Frequently Asked Questions
Since July, the S&P 500 has traded in the shallowest band in its entire 59-year trading history. It has traded in an even more flat manner than in 1976 when it typically corrected no more than 4-5%, an unprecedented period which lasted 7 1/2 months. I remember Bill O'Neil telling me that the 1976 market was one of the most grueling, difficult periods to trade. Well since July, 2016 tops 1976.
Fortunately, such periods *always* come to an end since the only constant is change when it comes to markets. Patience has never been more a virtue. Further, buying the ebb in stocks, ie, constructive weakness, and selling into the flow, ie contextual strength, in these markets has yielded profits as our members have seen during certain target rich periods each year including this year .
It is also interesting to note that the ETF XIV which tracks the S&P 500 VIX short-term futures, can have an upward bias, so even though the S&P 500 has been trading flat since July 2016, XIV yielded a +17.2% profit on the July 15 sell signal which lasted nearly two months.

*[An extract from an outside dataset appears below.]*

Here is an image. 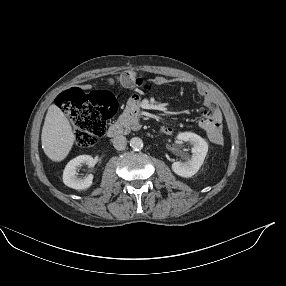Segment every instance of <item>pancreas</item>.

This signal peaked near a +40% profit at which time I emailed members suggesting partial profits could be taken: http://www.virtueofselfishinvesting.com/reports/view/market-lab-report-fear-is-a-four-letter-word-vix-volatility-model-vvm-important-update-9-8-16
Over this record flat period, the model's self-learning algorithms have, as always, been accounting for the change in the way markets trade so any necessary adjustments have been made accordingly. This includes a simple rule which allows the model to buy back a position if certain criteria are met to minimize the changes the model will get sidelined as it did after its fail-safe kicked in on 9-16-16 forcing it back into cash. With the new rule in place, the position would have been bought back on 9-16-16 then sold on 10-21-16 for an +18.5% profit when the model switched to a buy signal.
Since then (as of this writing on 10-26-16), the model has had two fail-safes kick in on 10-21-16 and 10-25-16 which is totally normal in terms of how the model tends to have many small losses along the way.
Incidentally, all adjustments must not just improve the profit/loss profile when accounting for any changes in market behavior, but must also prove out over the entire duration of the backtests. Naturally, most potential changes are never made since most changes may improve recent results but at the expense of prior results. The key is that any rare change introduced into any model must be backed by inherent logic, then proven out historically then under fire, in real-time trading.